I had however, gone into the day hoping to learn more about the Legal sector, whether as a law librarian in an academic institutiton, or as a researcher for a law firm. Working for the Bodleian Law Library has certainly inspired me to consider specialising withing the legal sector when I finish my traineeship, and gain my professional qualification.  Six of the day’s nine speakers either work or have worked as a law librarian or for a law firm, and we were given an insightful tour of the Institute of Advanced Legal Studies Library. Needless to say, I wasn’t disappointed with the amount of information given. (A little overwhelmed maybe, but now is the time to go away and process it!)

Two of the speakers were recent graduates, both recipients of the SLA Early Career Conference Award. Both now work as Information Officers for London law firms. It was interesting to hear from people not long ago in my position on how they got to where they are, and allowed me to see that it is something realistic for me to pursue, given my experience in the Bodleian Law Library, and my enrollment on the MScEcon Information and Library Studies at Aberystwyth University. Their talks gave extremely useful tips on how to make yourself stand out. Indeed, I am a little behind the times, and yet to open a Twitter account or a LinkedIn account.

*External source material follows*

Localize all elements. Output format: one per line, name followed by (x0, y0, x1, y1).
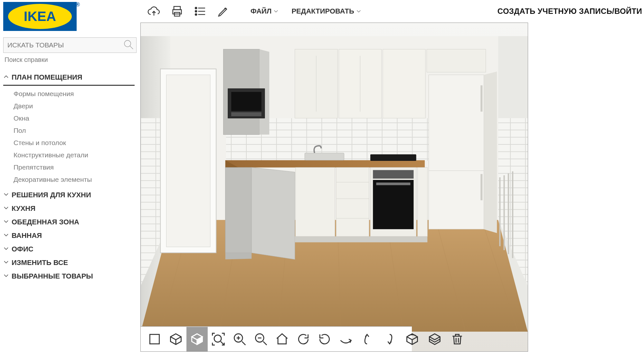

Marie Cannon’s talk reminded and persuaded me of the importance of these tools (when used sensibly!) in keeping up to date with developments in the sector, keeping in touch and making new connections with professionals, and in job hunting in all areas of librarianship. I shall be going home to create these this weekend! Sam Wiggins highlighted the usefulness of joining professional bodies, particularly for those in corporate sectors such as law, and trying your luck at applying for awards and bursaries such as the ECCA . ‘If you don’t ask (apply), you don’t get’!

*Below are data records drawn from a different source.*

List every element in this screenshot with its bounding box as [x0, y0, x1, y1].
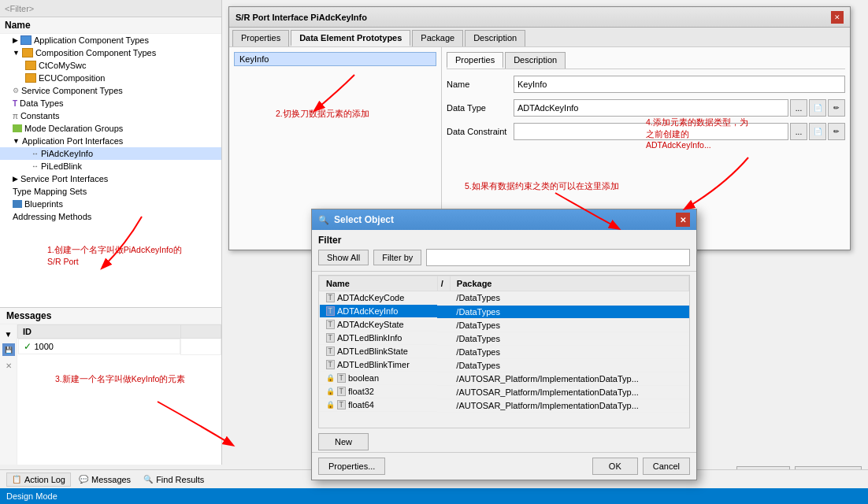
- messages-icon: 💬: [79, 475, 88, 484]
- tab-properties[interactable]: Properties: [232, 30, 289, 46]
- filter-icon[interactable]: ▼: [2, 328, 15, 340]
- tree-label: Type Mapping Sets: [13, 187, 87, 196]
- status-mode: Design Mode: [6, 491, 57, 501]
- tree-header: Name: [0, 17, 221, 34]
- tree-item-app-comp[interactable]: ▶ Application Component Types: [0, 34, 221, 46]
- name-input[interactable]: [514, 76, 845, 93]
- tree-item-app-port[interactable]: ▼ Application Port Interfaces: [0, 135, 221, 147]
- select-table: Name / Package T ADTAdcKeyCode /DataType…: [319, 276, 689, 413]
- select-object-dialog: 🔍 Select Object ✕ Filter Show All Filter…: [311, 209, 697, 480]
- tab-data-element[interactable]: Data Element Prototypes: [291, 30, 410, 46]
- filter-label: Filter: [318, 235, 690, 246]
- sr-dialog-close[interactable]: ✕: [831, 11, 844, 24]
- table-row-selected[interactable]: T ADTAdcKeyInfo /DataTypes: [320, 305, 689, 318]
- messages-panel: Messages ▼ 💾 ✕ ID: [0, 307, 222, 465]
- tree-label: Service Component Types: [21, 86, 123, 95]
- properties-btn[interactable]: Properties...: [318, 458, 385, 475]
- sr-dialog-titlebar: S/R Port Interface PiAdcKeyInfo ✕: [229, 7, 850, 28]
- table-row[interactable]: T ADTAdcKeyCode /DataTypes: [320, 291, 689, 306]
- tree-item-ecu[interactable]: ECUComposition: [0, 72, 221, 84]
- new-button[interactable]: New: [318, 433, 369, 450]
- messages-table: ID ✓ 1000: [17, 324, 221, 465]
- data-type-input[interactable]: [514, 99, 788, 117]
- tree-item-mode-decl[interactable]: Mode Declaration Groups: [0, 122, 221, 135]
- find-icon: 🔍: [143, 475, 153, 484]
- table-row[interactable]: 🔒 T float64 /AUTOSAR_Platform/Implementa…: [320, 398, 689, 412]
- tree-item-blueprints[interactable]: Blueprints: [0, 198, 221, 210]
- filter-bar[interactable]: <Filter>: [0, 0, 221, 17]
- filter-by-btn[interactable]: Filter by: [373, 250, 421, 265]
- messages-sidebar: ▼ 💾 ✕: [0, 324, 17, 465]
- table-row[interactable]: T ADTAdcKeyState /DataTypes: [320, 318, 689, 332]
- tab-package[interactable]: Package: [412, 30, 463, 46]
- tree-item-addressing[interactable]: Addressing Methods: [0, 210, 221, 223]
- data-type-browse-btn[interactable]: ...: [790, 99, 807, 117]
- sr-dialog-tabs: Properties Data Element Prototypes Packa…: [229, 28, 850, 47]
- tree-label: Addressing Methods: [13, 212, 91, 221]
- select-dialog-titlebar: 🔍 Select Object ✕: [312, 209, 696, 230]
- data-constraint-btn1[interactable]: 📄: [809, 123, 826, 140]
- tree-item-constants[interactable]: π Constants: [0, 109, 221, 122]
- tree-item-service-comp[interactable]: ⚙ Service Component Types: [0, 84, 221, 97]
- tree-label: Data Types: [20, 98, 63, 108]
- data-constraint-browse-btn[interactable]: ...: [790, 123, 807, 140]
- filter-text: <Filter>: [5, 4, 34, 13]
- tab-description[interactable]: Description: [465, 30, 525, 46]
- tree-item-type-mapping[interactable]: Type Mapping Sets: [0, 185, 221, 198]
- sr-dialog-title: S/R Port Interface PiAdcKeyInfo: [236, 13, 367, 22]
- right-tab-description[interactable]: Description: [505, 52, 566, 69]
- tree-label: Application Port Interfaces: [22, 136, 123, 146]
- tree-label: PiAdcKeyInfo: [41, 149, 93, 158]
- message-row: ✓ 1000: [18, 339, 221, 355]
- show-all-btn[interactable]: Show All: [318, 250, 369, 265]
- bottom-tab-action-log[interactable]: 📋 Action Log: [6, 472, 71, 487]
- tree-item-comp-comp[interactable]: ▼ Composition Component Types: [0, 46, 221, 59]
- name-label: Name: [447, 80, 514, 89]
- data-type-btn2[interactable]: ✏: [828, 99, 845, 117]
- keyinfo-item[interactable]: KeyInfo: [234, 52, 436, 66]
- table-row[interactable]: 🔒 T boolean /AUTOSAR_Platform/Implementa…: [320, 372, 689, 385]
- select-dialog-footer: Properties... OK Cancel: [312, 452, 696, 480]
- clear-icon[interactable]: ✕: [2, 359, 15, 372]
- messages-header: Messages: [0, 308, 221, 324]
- table-row[interactable]: 🔒 T float32 /AUTOSAR_Platform/Implementa…: [320, 385, 689, 398]
- tree-label: Constants: [20, 111, 60, 120]
- data-type-btn1[interactable]: 📄: [809, 99, 826, 117]
- status-bar: Design Mode: [0, 488, 868, 504]
- select-table-container: Name / Package T ADTAdcKeyCode /DataType…: [318, 275, 690, 428]
- table-row[interactable]: T ADTLedBlinkInfo /DataTypes: [320, 332, 689, 345]
- ok-btn[interactable]: OK: [592, 458, 638, 475]
- cancel-btn[interactable]: Cancel: [643, 458, 690, 475]
- select-dialog-close[interactable]: ✕: [676, 213, 690, 227]
- table-row[interactable]: T ADTLedBlinkState /DataTypes: [320, 345, 689, 358]
- data-type-label: Data Type: [447, 103, 514, 113]
- data-constraint-label: Data Constraint: [447, 127, 514, 136]
- right-tab-properties[interactable]: Properties: [447, 52, 503, 69]
- tree-item-ctco[interactable]: CtCoMySwc: [0, 59, 221, 72]
- save-icon[interactable]: 💾: [2, 343, 15, 356]
- table-row[interactable]: T ADTLedBlinkTimer /DataTypes: [320, 358, 689, 372]
- tree-label: PiLedBlink: [41, 161, 82, 171]
- tree-item-piledbl[interactable]: ↔ PiLedBlink: [0, 160, 221, 172]
- action-log-icon: 📋: [12, 475, 21, 484]
- select-filter-section: Filter Show All Filter by: [312, 230, 696, 272]
- tree-label: Service Port Interfaces: [20, 174, 108, 183]
- bottom-tab-find-results[interactable]: 🔍 Find Results: [139, 473, 209, 486]
- tree-label: ECUComposition: [39, 73, 105, 83]
- tree-label: Blueprints: [24, 199, 63, 209]
- filter-input[interactable]: [426, 249, 690, 266]
- tree-label: Composition Component Types: [35, 48, 156, 57]
- data-constraint-btn2[interactable]: ✏: [828, 123, 845, 140]
- bottom-tab-messages[interactable]: 💬 Messages: [74, 473, 135, 486]
- tree-label: Mode Declaration Groups: [24, 124, 123, 133]
- data-constraint-input[interactable]: [514, 123, 788, 140]
- tree-label: Application Component Types: [34, 35, 149, 45]
- tree-item-service-port[interactable]: ▶ Service Port Interfaces: [0, 172, 221, 185]
- tree-item-piadckey[interactable]: ↔ PiAdcKeyInfo: [0, 147, 221, 160]
- tree-item-data-types[interactable]: T Data Types: [0, 97, 221, 109]
- tree-label: CtCoMySwc: [39, 61, 87, 70]
- select-dialog-title: Select Object: [334, 214, 394, 225]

There were also two talks from established Librarians, one from Emily Allbon, Law Librarian at City University Library, and one from Sandra Smythe, Senior Information Officer at a London law firm. It was extremely interesting (and again a little overwhelming!) to learn of the huge variety of tasks that Emily undertakes as City’s Law Librarian, from teaching and managing budgets to her work on creating Lawbore, a fanatastic directory for students of links to law resources on the web. I am still very much drawn towards attempting to stay working in an academic environment, as I thoroughly enjoy the interaction with students. However, like Kat, the idea of undertaking legal research is an inviting (if daunting!) challenge. Sandra discussed her past and current roles working for London law firms. The process of research has always been something I thoroughly enjoy, and whilst in an academic situation the students research for themselves, a role at a law firm would be a great opportunity to continue researching myself (albeit under quite demanding and time-pressured circumstances!)

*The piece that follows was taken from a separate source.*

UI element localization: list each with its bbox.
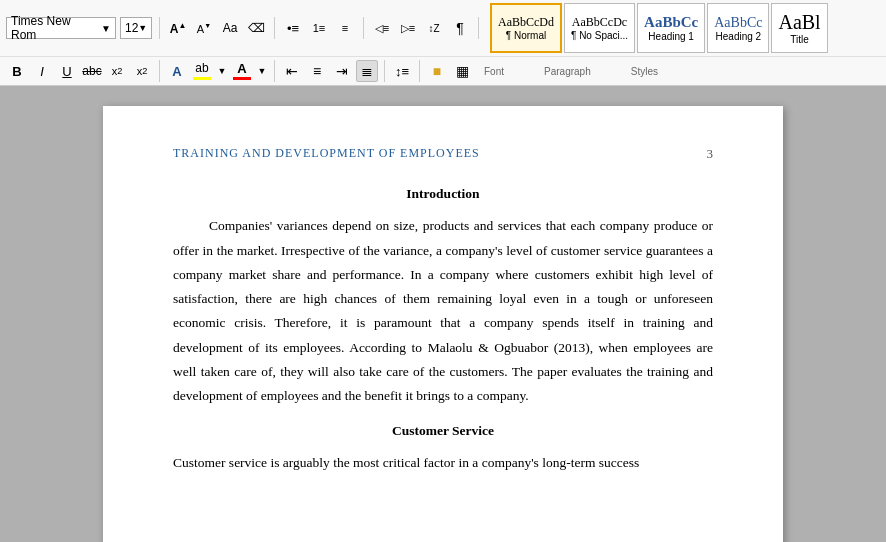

As you can see, then, the open day has given me a lot of food for thought! I too would like to thank everyone involved, particularly those who spoke – the talks were thought-provoking and extremely useful at this point in my deciding what opportunities to seek, whether they end up being in the legal sector, or somewhere else. I also learnt that planning a path in the Information sector doesn’t always work, so we shall see! As mentioned by Kat, the presentations can be found on the CLSIG event pages.

Library Routes Project

There is a meme going around the biblioblogosphere at the moment in which librarians are writing about their route in to librarianship.

The meme was borne out of a discussion that started on Twitter. Woodsiegirl followed this up with a post on her blog, Organising Chaos, and this got others posting their stories. Seeing that the meme was escalating Ned Potter has set up the Library Routes Project wiki where all the blog posts (including mine!) are being collated.

I thought this might be something a bunch of future librarians, who are considering their options, might be interested in.